For an organization whose work rested on its capacity to continue to engage with its communities (youth activists, campaigners, lawmakers, media organisations and platforms, parliamentary committees etc), the need for change was inevitable. As the pandemic raged, Yiaga Africa started to check in with its communities leveraging all available communication platforms. These check-ins turned into an opportunity to gather information on what was happening in their communities with regards to the pandemic and then grew into an initiative on tracking citizen stress points as opposed to tracking government response to COVID-19. As the information poured in, Yiaga Africa pivoted again to setting up a system for citizens to share what the government is doing in their local communities in response to the coronavirus such as distribution of palliatives and economic stimulus packages as a means of also promoting accountability.
In our conversation, Cynthia talked about Yiaga Africa’s Youth Organising school that provides mentorship to young people and the fact that it has moved to supporting its cohort remotely and a lot training and interaction is now conducted through webinars to engage the youth constituency.
“Our goal with the webinars is we wanted webinars that reflected the needs of people within our community. Take the youth and women constituency for instance, the webinar for young and female lawmakers at the state level discussed how they can engage differently and provide leadership during the pandemic. We also produced this toolkit on Legislative Engagement with constituents designed for young lawmakers as a guide on how they could engage during COVID-19. There were also specific webinars promoting resilience in this period of COVID-19 for young people who have youth organisations exploring new working structures, review of program design, budget reviews, etc. And the webinars on sustainable democracy. Some of these webinars were hosted in partnership with the US Embassy and the Embassy of Sweden in Nigeria.”
Yiaga Africa’s engagement with lawmakers also changed during the lockdown because they were not sitting in sessions as they normally do during the lockdown period. However, Yiaga Africa was still providing support through research analysis and this support became even more pertinent as the COVID-19 related bills such as the Infectious Diseases bill and the Economic Stimulus Bill were introduced in the National Assembly. Community engagement for elections have also been interrupted but Yiaga Africa was also adapted using mass media to reach communities.

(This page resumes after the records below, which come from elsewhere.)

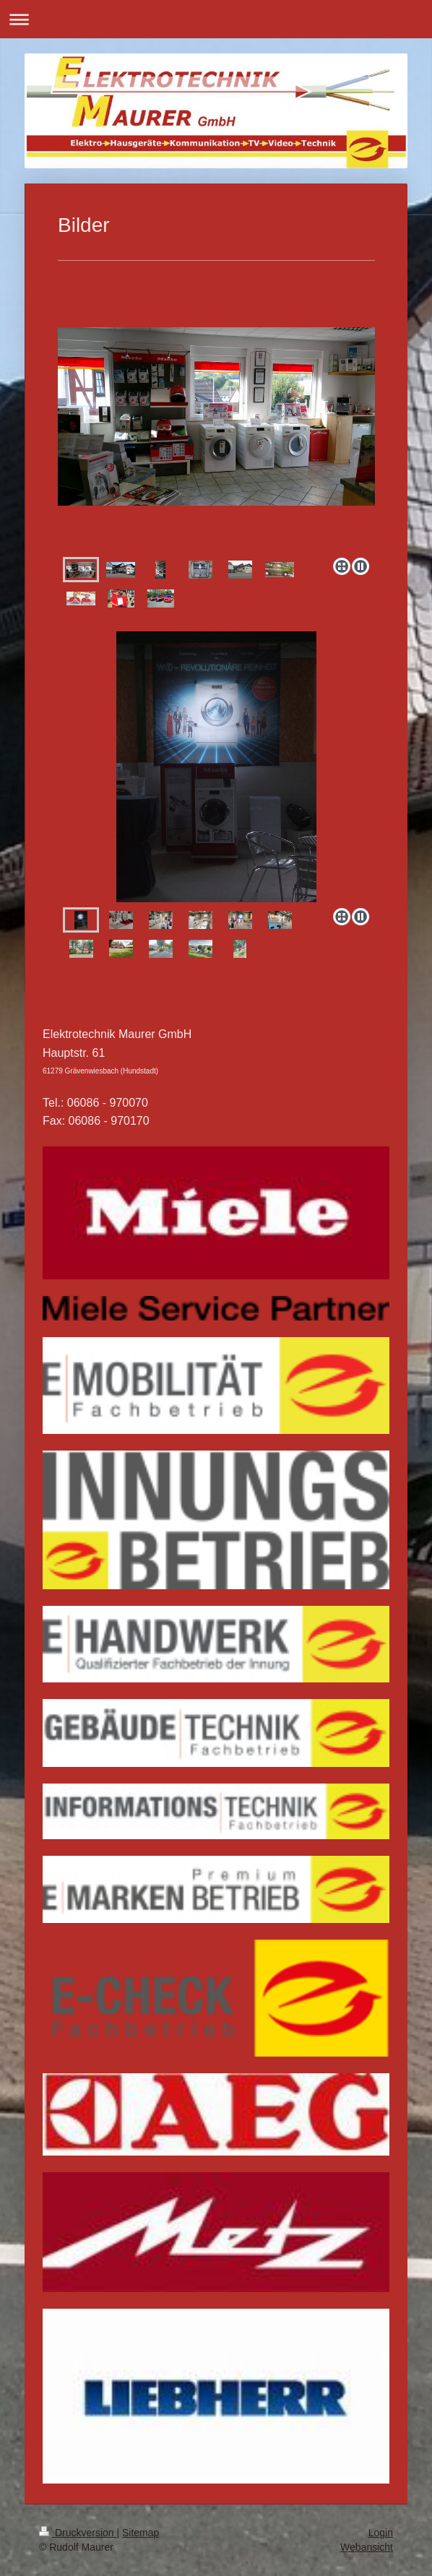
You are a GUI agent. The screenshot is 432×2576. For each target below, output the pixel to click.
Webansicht (366, 2547)
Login (380, 2532)
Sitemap (140, 2532)
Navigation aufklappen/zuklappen (216, 19)
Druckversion (77, 2532)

“We couldn’t do major voter education at community levels because of COVID-19 and we normally would also have town halls at state level. What we did was to convene a webinar on Elections and Voting during COVID-19 which covered procedures for election management and how people can vote and during COVID-19. We used this to engage as early as April with the election commission and key election stakeholders and some recommendations from this conversation informed the guideline and policy for voting during COVID-19. We have also been leveraging media platforms and have conducted three TV townhalls where citizens tune in and discuss election and electoral reform related issues.”
Cynthia also alludes to the fact that like other non-profit organisations, Yiaga Africa has had to review its programs and projects and engage donors about reallocation of funds to respond to COVID-19 issues within its communities. While this has been necessary, Yiaga Africa has found that partners have been accommodating to proposed changes as long as value is demonstrated. Yiaga Africa continues to see its role in investing in youth-led movements and civic activism as pan-African as a gateway to homegrown democratic practices that work best for African people. Yiaga Africa’s ultimate goal is a developed and democratic Africa where citizens are engaging government and taking leadership within communities and constituencies.